Shopware bekennt sich mit AGPL zur Open-Source-Strategie

Schöppingen, 08. Mai 2012  Das Erscheinungsdatum für Shopware 4 steht fest. Die mit Spannung erwartete neue Version der Shopsoftware wird Anfang August 2012 veröffentlicht, wie die shopware AG jetzt bekanntgab.
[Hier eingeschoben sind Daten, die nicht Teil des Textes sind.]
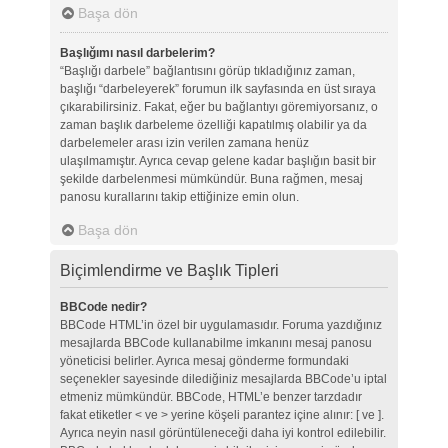
Başa dön
Başlığımı nasıl darbelerim?
“Başlığı darbele” bağlantısını görüp tıkladığınız zaman,
başlığı “darbeleyerek” forumun ilk sayfasında en üst sıraya
çıkarabilirsiniz. Fakat, eğer bu bağlantıyı göremiyorsanız, o
zaman başlık darbeleme özelliği kapatılmış olabilir ya da
darbelemeler arası izin verilen zamana henüz
ulaşılmamıştır. Ayrıca cevap gelene kadar başlığın basit bir
şekilde darbelenmesi mümkündür. Buna rağmen, mesaj
panosu kurallarını takip ettiğinize emin olun.
Başa dön
Biçimlendirme ve Başlık Tipleri
BBCode nedir?
BBCode HTML’in özel bir uygulamasıdır. Foruma yazdığınız
mesajlarda BBCode kullanabilme imkanını mesaj panosu
yöneticisi belirler. Ayrıca mesaj gönderme formundaki
seçenekler sayesinde dilediğiniz mesajlarda BBCode’u iptal
etmeniz mümkündür. BBCode, HTML’e benzer tarzdadır
fakat etiketler < ve > yerine köşeli parantez içine alınır: [ ve ].
Ayrıca neyin nasıl görüntüleneceği daha iyi kontrol edilebilir.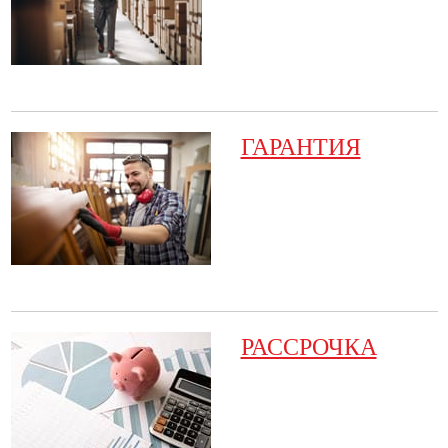
ГАРАНТИЯ
РАССРОЧКА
In diesem Zuge gab das Unternehmen mit Sitz im westfälischen Schöppingen noch eine weitere Neuigkeit bekannt, denn die Open-Source-Lizenz, unter der die kostenlose und quelloffene Community Edition der Software ab August erscheint, steht ebenfalls fest: die AGPL in der Version 3. Damit bekennt sich die shopware AG zu ihrer im Herbst 2010 begonnenen Open-Source-Strategie und bietet ihrer Community einen weiteren Mehrwert. 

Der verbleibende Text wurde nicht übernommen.